* [Task description]
The data below contains pictures, which are to be skipped; the lines starting at the line with "décembre 2020" and ending at the line with "gelöscht, daher müssen" are to be output exactly, both ends included.

──────── Provided data

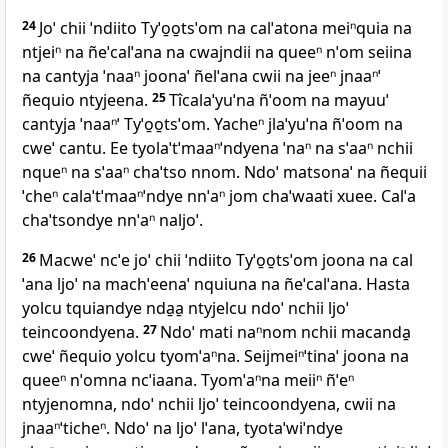
24
Joˈ chii ˈndiito Tyˈo̱o̱tsˈom na calˈatona meiⁿquia na
ntjeiⁿ na ñeˈcalˈana na cwajndii na queeⁿ nˈom seiina
na cantyja ˈnaaⁿ joonaˈ ñelˈana cwii na jeeⁿ jnaaⁿˈ
ñequio ntyjeena.
25
Tîcalaˈyuˈna ñˈoom na mayuuˈ
cantyja ˈnaaⁿˈ Tyˈo̱o̱tsˈom. Yacheⁿ jlaˈyuˈna ñˈoom na
cweˈ cantu. Ee tyolaˈtˈmaaⁿˈndyena ˈnaⁿ na sˈaaⁿ nchii
nqueⁿ na sˈaaⁿ chaˈtso nnom. Ndoˈ matsonaˈ na ñequii
ˈcheⁿ calaˈtˈmaaⁿˈndye nnˈaⁿ jom chaˈwaati xuee. Calˈa
chaˈtsondye nnˈaⁿ naljoˈ.
26
Macweˈ ncˈe joˈ chii ˈndiito Tyˈo̱o̱tsˈom joona na cal
ˈana ljoˈ na machˈeenaˈ nquiuna na ñeˈcalˈana. Hasta
yolcu tquiandye nda̱a̱ ntyjelcu ndoˈ nchii ljoˈ
teincoondyena.
27
Ndoˈ mati naⁿnom nchii macanda̱
cweˈ ñequio yolcu tyomˈaⁿna. Seijmeiⁿˈtinaˈ joona na
queeⁿ nˈomna ncˈiaana. Tyomˈaⁿna meiiⁿ ñˈeⁿ
ntyjenomna, ndoˈ nchii ljoˈ teincoondyena, cwii na
jnaaⁿˈticheⁿ. Ndoˈ na ljoˈ lˈana, tyotaˈwiˈndye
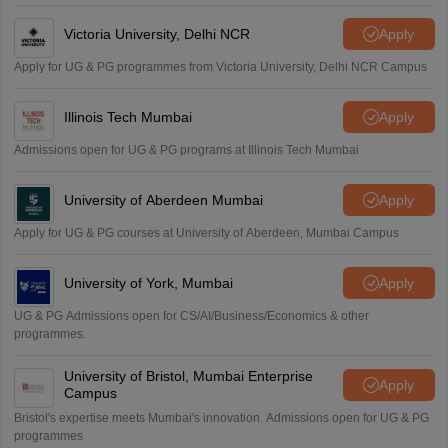
Victoria University, Delhi NCR
Apply
Apply for UG & PG programmes from Victoria University, Delhi NCR Campus
Illinois Tech Mumbai
Apply
Admissions open for UG & PG programs at Illinois Tech Mumbai
University of Aberdeen Mumbai
Apply
Apply for UG & PG courses at University of Aberdeen, Mumbai Campus
University of York, Mumbai
Apply
UG & PG Admissions open for CS/AI/Business/Economics & other
programmes.
University of Bristol, Mumbai Enterprise
Apply
Campus
Bristol's expertise meets Mumbai's innovation. Admissions open for UG & PG
programmes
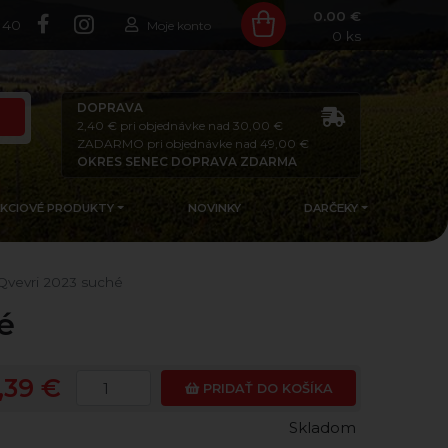
0.00 €
140
Moje konto
0
ks
DOPRAVA
2,40 € pri objednávke nad 30,00 €
ZADARMO pri objednávke nad 49,00 €
OKRES SENEC DOPRAVA ZDARMA
AKCIOVÉ PRODUKTY
NOVINKY
DARČEKY
 Qvevri 2023 suché
é
,39 €
PRIDAŤ DO KOŠÍKA
Skladom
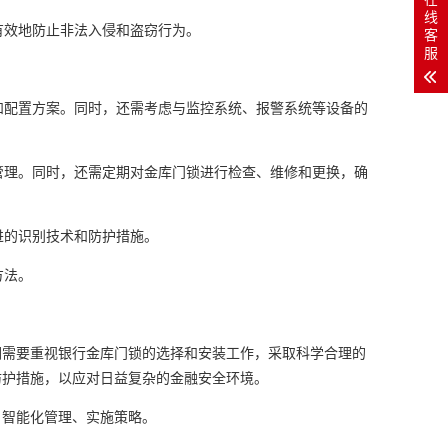
线
有效地防止非法入侵和盗窃行为。
客
服
和配置方案。同时，还需考虑与监控系统、报警系统等设备的
管理。同时，还需定期对金库门锁进行检查、维修和更换，确
进的识别技术和防护措施。
方法。
们需要重视银行金库门锁的选择和安装工作，采取科学合理的
防护措施，以应对日益复杂的金融安全环境。
、智能化管理、实施策略。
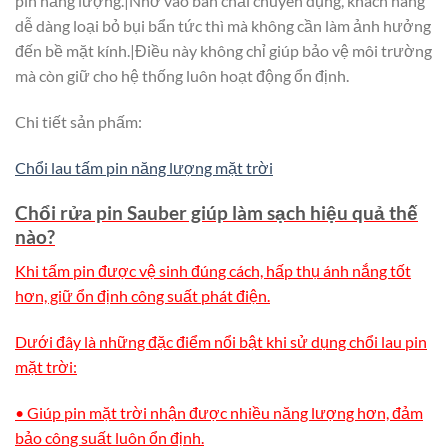
pin năng lượng.|Nhờ vào bàn chải chuyên dụng, khách hàng
dễ dàng loại bỏ bụi bẩn tức thì mà không cần làm ảnh hưởng
đến bề mặt kính.|Điều này không chỉ giúp bảo vệ môi trường
mà còn giữ cho hệ thống luôn hoạt động ổn định.
Chi tiết sản phấm:
Chổi lau tấm pin năng lượng mặt trời
Chổi rửa pin Sauber giúp làm sạch hiệu quả thế
nào?
Khi tấm pin được vệ sinh đúng cách, hấp thụ ánh nắng tốt
hơn, giữ ổn định công suất phát điện.
Dưới đây là những đặc điểm nổi bật khi sử dụng chổi lau pin
mặt trời:
• Giúp pin mặt trời nhận được nhiều năng lượng hơn, đảm
bảo công suất luôn ổn định.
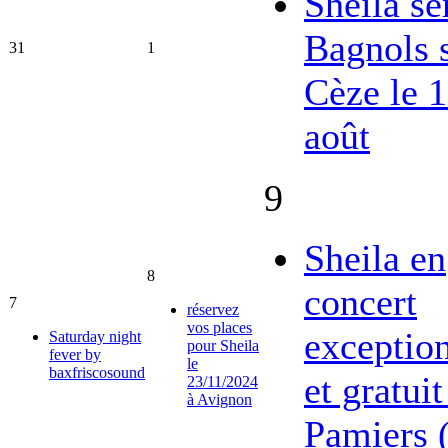
Sheila se
Bagnols 
31
1
Cèze le 
août
9
Sheila en
8
concert
7
réservez
vos places
exceptio
Saturday night
pour Sheila
fever by
le
baxfriscosound
et gratuit
23/11/2024
à Avignon
Pamiers 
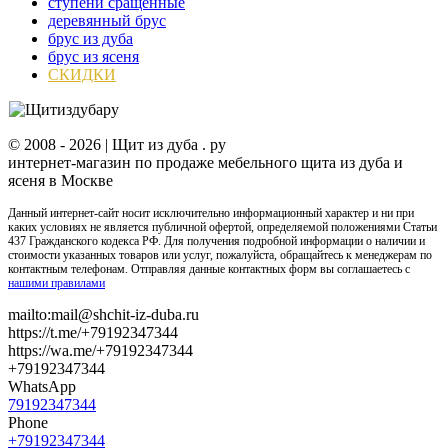
ступени сращенные
деревянный брус
брус из дуба
брус из ясеня
СКИДКИ
© 2008 -
2026 | Щит из дуба . ру
интернет-магазин по продаже мебельного щита из дуба и
ясеня в Москве
Данный интернет-сайт носит исключительно информационный характер и ни при
каких условиях не является публичной офертой, определяемой положениями Статьи
437 Гражданского кодекса РФ. Для получения подробной информации о наличии и
стоимости указанных товаров или услуг, пожалуйста, обращайтесь к менеджерам по
контактным телефонам. Отправляя данные контактных форм вы соглашаетесь с
нашими правилами
mailto:mail@shchit-iz-duba.ru
https://t.me/+79192347344
https://wa.me/+79192347344
+79192347344
WhatsApp
79192347344
Phone
+79192347344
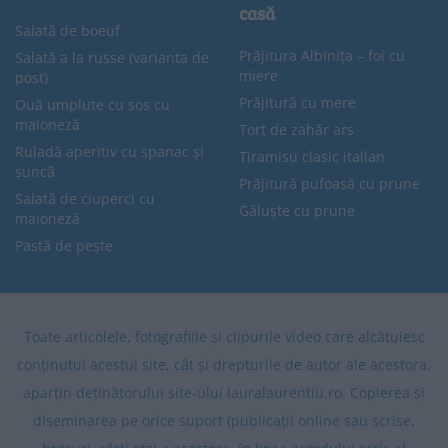
casă
Salată de boeuf
Prăjitura Albinița – foi cu
Salată a la russe (varianta de
miere
post)
Prăjitură cu mere
Ouă umplute cu sos cu
maioneză
Tort de zahăr ars
Ruladă aperitiv cu spanac și
Tiramisu clasic italian
șuncă
Prăjitură pufoasă cu prune
Salată de ciuperci cu
Găluște cu prune
maioneză
Pastă de pește
Toate articolele, fotografiile și clipurile video care alcătuiesc
conținutul acestui site, cât și drepturile de autor ale acestora,
aparțin deținătorului site-ului lauralaurentiu.ro. Copierea și
diseminarea pe orice suport (publicații online sau scrise,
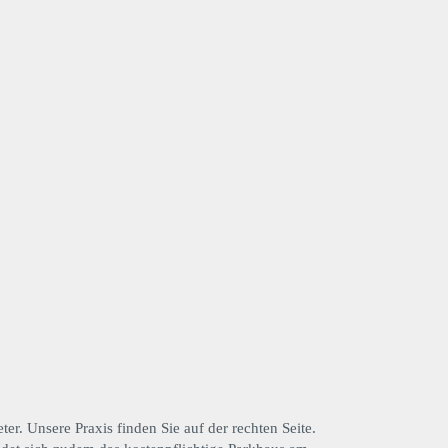
r. Unsere Praxis finden Sie auf der rechten Seite.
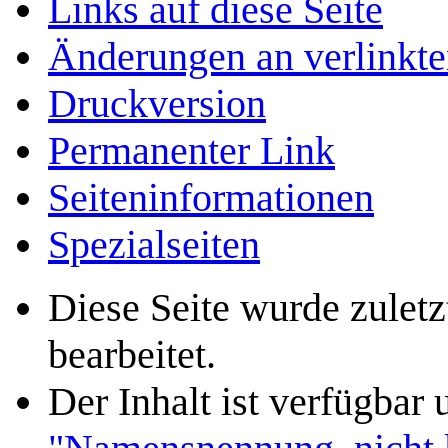
Links auf diese Seite
Änderungen an verlinkte
Druckversion
Permanenter Link
Seiten­­informationen
Spezialseiten
Diese Seite wurde zule
bearbeitet.
Der Inhalt ist verfügbar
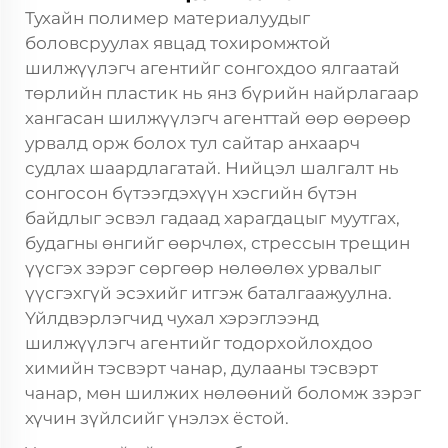
Тухайн полимер материалуудыг
боловсруулах явцад тохиромжтой
шилжүүлэгч агентийг сонгохдоо ялгаатай
төрлийн пластик нь янз бүрийн найрлагаар
хангасан шилжүүлэгч агенттай өөр өөрөөр
урвалд орж болох тул сайтар анхаарч
судлах шаардлагатай. Нийцэл шалгалт нь
сонгосон бүтээгдэхүүн хэсгийн бүтэн
байдлыг эсвэл гадаад харагдацыг муутгах,
будагны өнгийг өөрчлөх, стрессын трещин
үүсгэх зэрэг сөргөөр нөлөөлөх урвалыг
үүсгэхгүй эсэхийг итгэж баталгаажуулна.
Үйлдвэрлэгчид чухал хэрэглээнд
шилжүүлэгч агентийг тодорхойлохдоо
химийн тэсвэрт чанар, дулааны тэсвэрт
чанар, мөн шилжих нөлөөний боломж зэрэг
хүчин зүйлсийг үнэлэх ёстой.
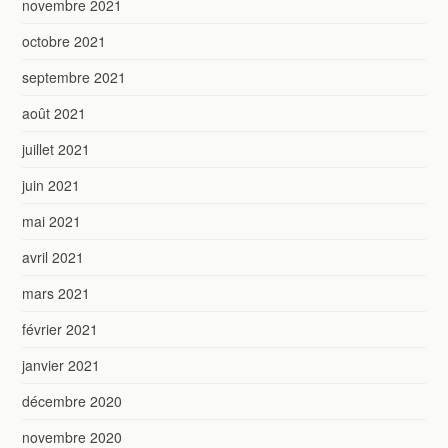
novembre 2021
octobre 2021
septembre 2021
août 2021
juillet 2021
juin 2021
mai 2021
avril 2021
mars 2021
février 2021
janvier 2021
décembre 2020
novembre 2020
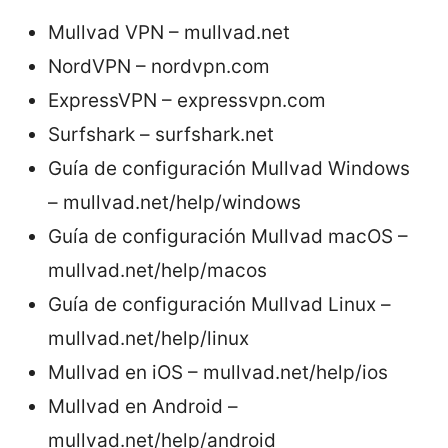
Mullvad VPN – mullvad.net
NordVPN – nordvpn.com
ExpressVPN – expressvpn.com
Surfshark – surfshark.net
Guía de configuración Mullvad Windows
– mullvad.net/help/windows
Guía de configuración Mullvad macOS –
mullvad.net/help/macos
Guía de configuración Mullvad Linux –
mullvad.net/help/linux
Mullvad en iOS – mullvad.net/help/ios
Mullvad en Android –
mullvad.net/help/android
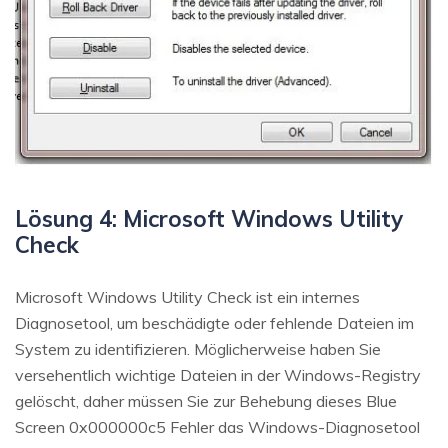
Lösung 4: Microsoft Windows Utility
Check
Microsoft Windows Utility Check ist ein internes
Diagnosetool, um beschädigte oder fehlende Dateien im
System zu identifizieren. Möglicherweise haben Sie
versehentlich wichtige Dateien in der Windows-Registry
gelöscht, daher müssen Sie zur Behebung dieses Blue
Screen 0x000000c5 Fehler das Windows-Diagnosetool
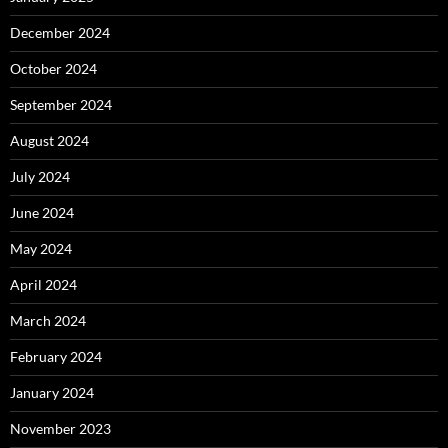
December 2024
October 2024
September 2024
August 2024
July 2024
June 2024
May 2024
April 2024
March 2024
February 2024
January 2024
November 2023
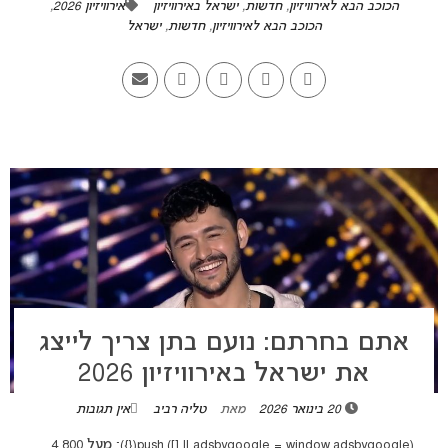
הכוכב הבא לאירוויזיון
,
חדשות
,
ישראל באירוויזיון
אירוויזיון 2026
,
הכוכב הבא לאירוויזיון
,
חדשות
,
ישראל
אתם בחרתם: נועם בתן צריך לייצג
את ישראל באירוויזיון 2026
20 בינואר 2026
מאת
טליה רביב
אין תגובות
(adsbygoogle = window.adsbygoogle || []).push({}); מעל 4,800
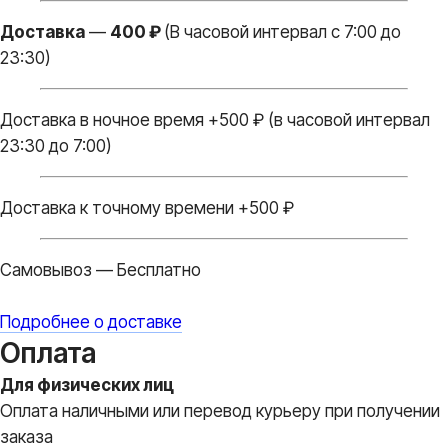
Доставка
—
400 ₽
(В часовой интервал с 7:00 до
Вы всегда
23:30)
получите
Доставка в ночное время +500 ₽ (в часовой интервал
В ПОДАРОК
23:30 до 7:00)
Доставка к точному времени +500 ₽
Бантики и атласные
ленты
Самовывоз — Бесплатно
Мы дополняем каждую
композицию маленькими
элементами в подарок
Подробнее о доставке
Оплата
Доставка до места
Для физических лиц
мероприятия
Доставка
Оплата наличными или перевод курьеру при получении
по г. Видное, г. Домодедово и
заказа
г.Москва.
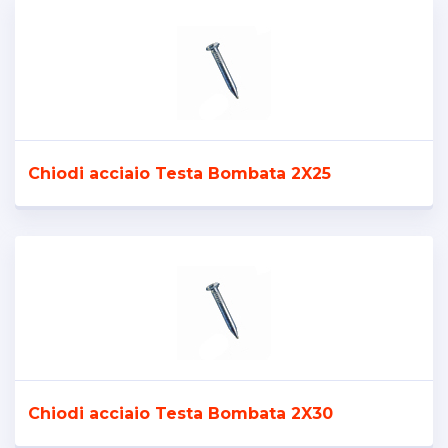
Chiodi acciaio Testa Bombata 2X25
Chiodi acciaio Testa Bombata 2X30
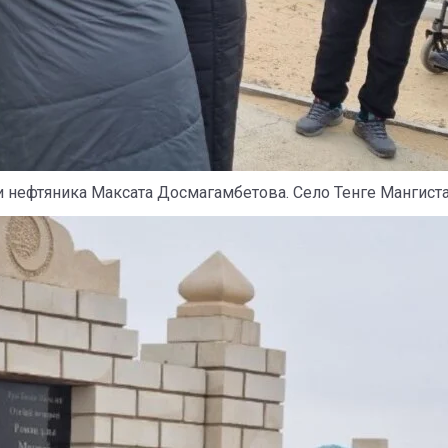
 нефтяника Максата Досмагамбетова. Село Тенге Мангистау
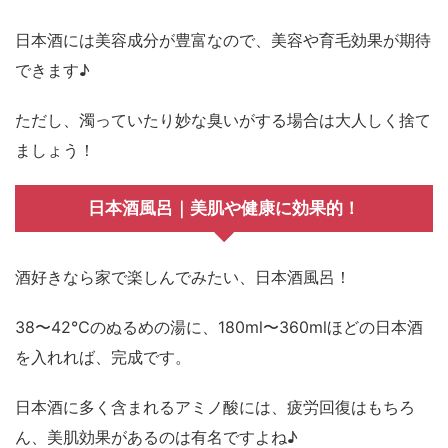
日本酒には美容成分が豊富なので、美容や育毛効果が期待
できます♪
ただし、濁っていたり妙な臭いがする場合は大人しく捨て
ましょう！
日本酒風呂｜美肌や健康に効果的！
酒好きなら家で楽しんでみたい、日本酒風呂！
38〜42℃のぬるめの湯に、180ml〜360mlほどの日本酒
を入れれば、完成です。
日本酒に多く含まれるアミノ酸には、疲労回復はもちろ
ん、美肌効果があるのは有名ですよね♪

────────────────

* [Solution to the problem]
décembre 2020
novembre 2020
Mullvad VPN – mullvad.net
NordVPN – nordvpn.com
ExpressVPN – expressvpn.com
Surfshark – surfshark.net
Guía de configuración Mullvad Windows
– mullvad.net/help/windows
Guía de configuración Mullvad macOS –
mullvad.net/help/macos
Guía de configuración Mullvad Linux –
mullvad.net/help/linux
Mullvad en iOS – mullvad.net/help/ios
Mullvad en Android –
mullvad.net/help/android
Lösung 4: Microsoft Windows Utility
Check
Microsoft Windows Utility Check ist ein internes
Diagnosetool, um beschädigte oder fehlende Dateien im
System zu identifizieren. Möglicherweise haben Sie
versehentlich wichtige Dateien in der Windows-Registry
gelöscht, daher müssen Sie zur Behebung dieses Blue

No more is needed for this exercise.